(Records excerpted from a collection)
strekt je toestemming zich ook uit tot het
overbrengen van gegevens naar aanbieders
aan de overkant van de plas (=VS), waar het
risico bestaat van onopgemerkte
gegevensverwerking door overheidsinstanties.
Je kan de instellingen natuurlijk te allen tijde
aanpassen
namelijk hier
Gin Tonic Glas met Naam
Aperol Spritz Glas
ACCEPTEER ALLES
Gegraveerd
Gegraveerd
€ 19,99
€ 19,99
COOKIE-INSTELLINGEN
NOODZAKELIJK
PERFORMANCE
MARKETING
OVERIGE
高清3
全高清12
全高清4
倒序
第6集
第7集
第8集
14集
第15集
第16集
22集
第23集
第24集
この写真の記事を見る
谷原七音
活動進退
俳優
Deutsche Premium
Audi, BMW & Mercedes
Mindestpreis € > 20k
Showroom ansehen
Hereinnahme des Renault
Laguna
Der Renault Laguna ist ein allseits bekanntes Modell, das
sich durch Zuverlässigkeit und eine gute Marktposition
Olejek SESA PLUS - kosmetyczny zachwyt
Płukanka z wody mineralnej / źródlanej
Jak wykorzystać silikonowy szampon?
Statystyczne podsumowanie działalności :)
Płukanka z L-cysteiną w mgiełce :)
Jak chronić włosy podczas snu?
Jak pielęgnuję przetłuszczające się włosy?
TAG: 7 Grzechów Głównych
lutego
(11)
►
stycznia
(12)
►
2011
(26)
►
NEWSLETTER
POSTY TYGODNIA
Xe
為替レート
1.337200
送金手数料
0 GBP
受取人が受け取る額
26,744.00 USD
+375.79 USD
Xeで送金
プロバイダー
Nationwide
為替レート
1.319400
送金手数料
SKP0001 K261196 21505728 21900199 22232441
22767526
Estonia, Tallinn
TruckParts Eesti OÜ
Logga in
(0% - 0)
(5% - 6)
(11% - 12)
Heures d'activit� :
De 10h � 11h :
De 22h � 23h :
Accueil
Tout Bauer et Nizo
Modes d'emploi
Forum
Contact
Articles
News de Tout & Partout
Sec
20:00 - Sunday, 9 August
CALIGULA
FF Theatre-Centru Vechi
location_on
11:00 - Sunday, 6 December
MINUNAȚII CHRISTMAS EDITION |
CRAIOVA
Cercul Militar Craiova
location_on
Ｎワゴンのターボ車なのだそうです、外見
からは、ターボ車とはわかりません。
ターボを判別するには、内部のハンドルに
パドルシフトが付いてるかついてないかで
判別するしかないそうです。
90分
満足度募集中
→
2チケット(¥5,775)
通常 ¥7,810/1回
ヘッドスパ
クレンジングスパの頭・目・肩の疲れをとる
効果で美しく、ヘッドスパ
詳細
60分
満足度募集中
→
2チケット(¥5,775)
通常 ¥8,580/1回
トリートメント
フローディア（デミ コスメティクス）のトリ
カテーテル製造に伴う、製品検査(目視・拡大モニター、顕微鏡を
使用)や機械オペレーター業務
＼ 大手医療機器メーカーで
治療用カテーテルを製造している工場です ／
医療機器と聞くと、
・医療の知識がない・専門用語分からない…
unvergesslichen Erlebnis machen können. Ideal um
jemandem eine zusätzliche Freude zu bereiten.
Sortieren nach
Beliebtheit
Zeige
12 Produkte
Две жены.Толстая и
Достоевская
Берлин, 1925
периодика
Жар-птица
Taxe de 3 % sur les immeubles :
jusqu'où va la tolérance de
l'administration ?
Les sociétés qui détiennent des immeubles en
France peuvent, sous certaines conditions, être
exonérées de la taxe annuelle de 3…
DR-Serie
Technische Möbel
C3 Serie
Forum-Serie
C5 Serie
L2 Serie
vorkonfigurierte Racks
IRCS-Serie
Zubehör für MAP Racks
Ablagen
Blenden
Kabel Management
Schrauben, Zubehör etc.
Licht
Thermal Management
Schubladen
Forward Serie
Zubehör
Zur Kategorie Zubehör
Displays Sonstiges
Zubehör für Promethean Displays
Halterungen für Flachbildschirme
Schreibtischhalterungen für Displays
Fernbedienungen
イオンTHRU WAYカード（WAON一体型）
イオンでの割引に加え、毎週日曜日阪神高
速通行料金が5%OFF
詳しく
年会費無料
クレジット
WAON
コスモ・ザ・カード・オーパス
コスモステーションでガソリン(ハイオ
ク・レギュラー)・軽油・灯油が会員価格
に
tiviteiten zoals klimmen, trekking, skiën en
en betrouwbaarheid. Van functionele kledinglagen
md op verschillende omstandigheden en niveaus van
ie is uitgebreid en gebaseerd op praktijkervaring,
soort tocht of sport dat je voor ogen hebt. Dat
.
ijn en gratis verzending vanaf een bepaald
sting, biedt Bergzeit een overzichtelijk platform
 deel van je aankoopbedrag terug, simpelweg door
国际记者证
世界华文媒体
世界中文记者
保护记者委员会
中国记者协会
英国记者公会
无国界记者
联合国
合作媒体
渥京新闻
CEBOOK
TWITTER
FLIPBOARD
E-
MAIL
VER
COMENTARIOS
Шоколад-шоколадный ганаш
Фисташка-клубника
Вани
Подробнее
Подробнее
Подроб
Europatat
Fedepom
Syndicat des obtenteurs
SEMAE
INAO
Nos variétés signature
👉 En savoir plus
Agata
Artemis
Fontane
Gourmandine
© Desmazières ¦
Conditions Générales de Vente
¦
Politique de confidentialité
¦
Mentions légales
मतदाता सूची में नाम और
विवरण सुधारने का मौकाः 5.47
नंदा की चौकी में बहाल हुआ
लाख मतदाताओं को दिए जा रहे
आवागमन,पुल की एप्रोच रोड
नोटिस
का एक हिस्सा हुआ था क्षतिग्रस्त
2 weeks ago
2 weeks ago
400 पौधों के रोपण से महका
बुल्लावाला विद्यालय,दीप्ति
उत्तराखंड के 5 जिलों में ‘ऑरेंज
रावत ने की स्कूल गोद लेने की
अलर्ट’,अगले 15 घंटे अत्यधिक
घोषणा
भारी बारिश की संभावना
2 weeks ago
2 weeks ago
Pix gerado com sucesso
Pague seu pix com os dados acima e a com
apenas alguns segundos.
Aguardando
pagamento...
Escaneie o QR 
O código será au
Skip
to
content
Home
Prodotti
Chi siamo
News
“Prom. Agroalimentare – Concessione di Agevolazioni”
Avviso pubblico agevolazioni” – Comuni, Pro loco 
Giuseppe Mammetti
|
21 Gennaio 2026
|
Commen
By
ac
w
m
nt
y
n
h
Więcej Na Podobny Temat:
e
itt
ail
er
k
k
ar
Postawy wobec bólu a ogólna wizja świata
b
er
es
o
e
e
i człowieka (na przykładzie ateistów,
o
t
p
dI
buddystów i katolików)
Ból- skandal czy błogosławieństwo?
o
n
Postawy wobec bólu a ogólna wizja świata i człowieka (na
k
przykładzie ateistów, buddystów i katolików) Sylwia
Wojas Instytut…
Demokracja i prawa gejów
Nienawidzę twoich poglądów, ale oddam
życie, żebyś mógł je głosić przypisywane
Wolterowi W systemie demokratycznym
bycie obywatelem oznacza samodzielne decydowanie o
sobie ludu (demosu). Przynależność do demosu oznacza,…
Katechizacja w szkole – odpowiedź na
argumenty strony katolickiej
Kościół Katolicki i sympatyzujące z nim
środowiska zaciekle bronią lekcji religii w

Exercise description
For each line above that contains "katolików", make a copy.

Answer to this task
buddystów i katolików)
przykładzie ateistów, buddystów i katolików) Sylwia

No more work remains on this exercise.